The edge of the city a ce privilège d'offrir un moment de cinéma emprunt d'une profonde nostalgie, par des rapports francs et naturels et où un simple dialogue donnait aux échanges perspicacité, spontanéité et simplicité.
Martin Ritt joue du progressisme ou tout du moins d'une volonté par le personnage de Tom (Sydney Poitier), marié et père de famille, heureux... et content de l'être. On pourra trouver à son personnage le cliché de l'homme noir, (désinvolte, gouailleur, le sourire au lèvres, parfait danseur) mais ce sera aussi ce qui contribue à dénoncer toute la fatuité des autres comportements, étant lui-même ce qui semblerait échapper aux autres, déjouer la lutte constante à gagner sa liberté. Le plaisir de vivre dépasse de loin les vicissitudes de la vie.

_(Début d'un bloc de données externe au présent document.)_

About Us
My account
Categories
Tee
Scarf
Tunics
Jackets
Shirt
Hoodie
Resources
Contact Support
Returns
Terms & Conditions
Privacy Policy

Une amitié interraciale qui unira nos deux compagnons, travaillant sur les docks, et où le malheur viendra d'un contremaître raciste, sournois et violent, dans une société qui a du mal à donner sa place à l'autre quel qu'il soit. Axel Norman (John Cassavetes) qui arrive en ville pour chercher du travail, semble inquiet de tout. Et c'est ici l'homme blanc qui est en difficulté, qui fuit, qui a peur, qui n'a aucun contact social, en rupture familiale qui sera sauvé par la profonde empathie de Tom, comme remède au mal ambiant. On en saura très peu sur ce personnage, mais de cette nouvelle amitié, dépendra son salut. Il prendra conscience du chemin qu'il faudra faire pour lutter contre sa faiblesse, son mal-être, et ce ne sera que dans le drame, que peut-être, il parviendra à se dépasser. C'est bien tout le charme de cette histoire par la réussite à pointer l'importance du lien.
Même si le portrait de la société reste en filigrane notamment dans celui des classes sociales et malgré de nombreuses faiblesses dans la gestion des scènes d'action, la maîtrise des décors et de l'espace, ramène subtilement le thème de l'enfermement.

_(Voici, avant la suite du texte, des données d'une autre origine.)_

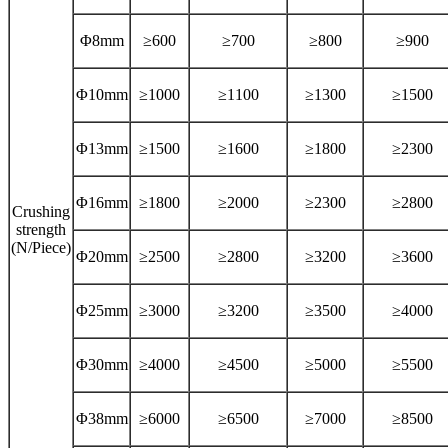
Φ8mm
≥600
≥700
≥800
≥900
Φ10mm
≥1000
≥1100
≥1300
≥1500
Φ13mm
≥1500
≥1600
≥1800
≥2300
Φ16mm
≥1800
≥2000
≥2300
≥2800
Crushing
strength
(N/Piece)
Φ20mm
≥2500
≥2800
≥3200
≥3600
Φ25mm
≥3000
≥3200
≥3500
≥4000
Φ30mm
≥4000
≥4500
≥5000
≥5500
Φ38mm
≥6000
≥6500
≥7000
≥8500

On est surpris de l'émotion qui gagne et de la force de certains scènes, des contacts physiques où la virilité laisse place à l'attachement, des dialogues pleins d'humour et jubilatoires.
Sydney Poitier tient pratiquement toute la place, et le caractère bienveillant de son personnage vient rejoindre l'humanisme de Martin Ritt.
Un melting-pot étonnant finalement mais qui donne envie d'aller plus loin dans le cinéma du réalisateur.